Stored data
◆ ◆ ◆

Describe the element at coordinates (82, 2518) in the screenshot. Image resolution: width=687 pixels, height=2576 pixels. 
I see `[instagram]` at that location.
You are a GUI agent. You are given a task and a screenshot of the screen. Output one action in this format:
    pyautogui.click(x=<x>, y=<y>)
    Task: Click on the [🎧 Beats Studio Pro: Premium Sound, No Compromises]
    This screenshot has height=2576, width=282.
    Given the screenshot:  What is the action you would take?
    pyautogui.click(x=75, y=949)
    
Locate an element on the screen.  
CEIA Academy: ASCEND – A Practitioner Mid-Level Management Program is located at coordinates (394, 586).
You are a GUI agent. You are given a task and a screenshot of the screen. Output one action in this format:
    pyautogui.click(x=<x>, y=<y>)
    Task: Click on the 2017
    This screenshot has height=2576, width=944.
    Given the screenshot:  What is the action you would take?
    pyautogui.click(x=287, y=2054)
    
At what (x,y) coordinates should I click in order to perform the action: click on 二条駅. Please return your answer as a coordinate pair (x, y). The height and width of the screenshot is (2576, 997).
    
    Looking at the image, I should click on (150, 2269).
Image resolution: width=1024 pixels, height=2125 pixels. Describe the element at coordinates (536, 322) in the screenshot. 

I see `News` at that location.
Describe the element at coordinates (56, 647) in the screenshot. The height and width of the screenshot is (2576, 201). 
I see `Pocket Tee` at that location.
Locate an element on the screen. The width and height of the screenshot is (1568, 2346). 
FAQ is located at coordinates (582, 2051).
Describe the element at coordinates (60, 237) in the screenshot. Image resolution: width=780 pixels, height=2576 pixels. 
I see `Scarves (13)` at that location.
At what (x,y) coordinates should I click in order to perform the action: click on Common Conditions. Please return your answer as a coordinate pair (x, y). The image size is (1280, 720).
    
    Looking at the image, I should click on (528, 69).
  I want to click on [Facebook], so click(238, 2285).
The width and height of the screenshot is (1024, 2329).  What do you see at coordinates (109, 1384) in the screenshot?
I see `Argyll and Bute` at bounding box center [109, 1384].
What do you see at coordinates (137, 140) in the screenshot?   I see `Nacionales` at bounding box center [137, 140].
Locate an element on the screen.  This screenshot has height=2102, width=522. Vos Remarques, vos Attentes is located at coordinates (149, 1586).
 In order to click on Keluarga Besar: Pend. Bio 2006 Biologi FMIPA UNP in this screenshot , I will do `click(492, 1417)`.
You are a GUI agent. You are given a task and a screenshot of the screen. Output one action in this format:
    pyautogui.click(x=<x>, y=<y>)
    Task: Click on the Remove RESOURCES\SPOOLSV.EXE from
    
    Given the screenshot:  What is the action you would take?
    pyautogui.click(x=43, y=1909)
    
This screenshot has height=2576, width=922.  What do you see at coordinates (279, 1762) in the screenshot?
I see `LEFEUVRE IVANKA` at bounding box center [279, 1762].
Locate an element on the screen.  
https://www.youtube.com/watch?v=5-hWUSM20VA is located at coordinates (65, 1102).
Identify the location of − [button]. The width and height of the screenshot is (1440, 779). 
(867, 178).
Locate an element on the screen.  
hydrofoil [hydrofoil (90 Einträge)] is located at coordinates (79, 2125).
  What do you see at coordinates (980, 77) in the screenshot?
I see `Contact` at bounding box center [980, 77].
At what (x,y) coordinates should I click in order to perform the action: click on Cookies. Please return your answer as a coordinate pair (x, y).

◆ ◆ ◆

What is being asked –
Output each entry exactly. Leave none out.

Finished exercise –
Describe the element at coordinates (82, 2518) in the screenshot. Image resolution: width=687 pixels, height=2576 pixels. 
I see `[instagram]` at that location.
You are a GUI agent. You are given a task and a screenshot of the screen. Output one action in this format:
    pyautogui.click(x=<x>, y=<y>)
    Task: Click on the [🎧 Beats Studio Pro: Premium Sound, No Compromises]
    This screenshot has height=2576, width=282.
    Given the screenshot:  What is the action you would take?
    pyautogui.click(x=75, y=949)
    
Locate an element on the screen.  
CEIA Academy: ASCEND – A Practitioner Mid-Level Management Program is located at coordinates (394, 586).
You are a GUI agent. You are given a task and a screenshot of the screen. Output one action in this format:
    pyautogui.click(x=<x>, y=<y>)
    Task: Click on the 2017
    This screenshot has height=2576, width=944.
    Given the screenshot:  What is the action you would take?
    pyautogui.click(x=287, y=2054)
    
At what (x,y) coordinates should I click in order to perform the action: click on 二条駅. Please return your answer as a coordinate pair (x, y). The height and width of the screenshot is (2576, 997).
    
    Looking at the image, I should click on (150, 2269).
Image resolution: width=1024 pixels, height=2125 pixels. Describe the element at coordinates (536, 322) in the screenshot. 

I see `News` at that location.
Describe the element at coordinates (56, 647) in the screenshot. The height and width of the screenshot is (2576, 201). 
I see `Pocket Tee` at that location.
Locate an element on the screen. The width and height of the screenshot is (1568, 2346). 
FAQ is located at coordinates (582, 2051).
Describe the element at coordinates (60, 237) in the screenshot. Image resolution: width=780 pixels, height=2576 pixels. 
I see `Scarves (13)` at that location.
At what (x,y) coordinates should I click in order to perform the action: click on Common Conditions. Please return your answer as a coordinate pair (x, y). The image size is (1280, 720).
    
    Looking at the image, I should click on (528, 69).
  I want to click on [Facebook], so click(238, 2285).
The width and height of the screenshot is (1024, 2329).  What do you see at coordinates (109, 1384) in the screenshot?
I see `Argyll and Bute` at bounding box center [109, 1384].
What do you see at coordinates (137, 140) in the screenshot?   I see `Nacionales` at bounding box center [137, 140].
Locate an element on the screen.  This screenshot has height=2102, width=522. Vos Remarques, vos Attentes is located at coordinates (149, 1586).
 In order to click on Keluarga Besar: Pend. Bio 2006 Biologi FMIPA UNP in this screenshot , I will do `click(492, 1417)`.
You are a GUI agent. You are given a task and a screenshot of the screen. Output one action in this format:
    pyautogui.click(x=<x>, y=<y>)
    Task: Click on the Remove RESOURCES\SPOOLSV.EXE from
    
    Given the screenshot:  What is the action you would take?
    pyautogui.click(x=43, y=1909)
    
This screenshot has height=2576, width=922.  What do you see at coordinates (279, 1762) in the screenshot?
I see `LEFEUVRE IVANKA` at bounding box center [279, 1762].
Locate an element on the screen.  
https://www.youtube.com/watch?v=5-hWUSM20VA is located at coordinates (65, 1102).
Identify the location of − [button]. The width and height of the screenshot is (1440, 779). 
(867, 178).
Locate an element on the screen.  
hydrofoil [hydrofoil (90 Einträge)] is located at coordinates (79, 2125).
  What do you see at coordinates (980, 77) in the screenshot?
I see `Contact` at bounding box center [980, 77].
At what (x,y) coordinates should I click in order to perform the action: click on Cookies. Please return your answer as a coordinate pair (x, y).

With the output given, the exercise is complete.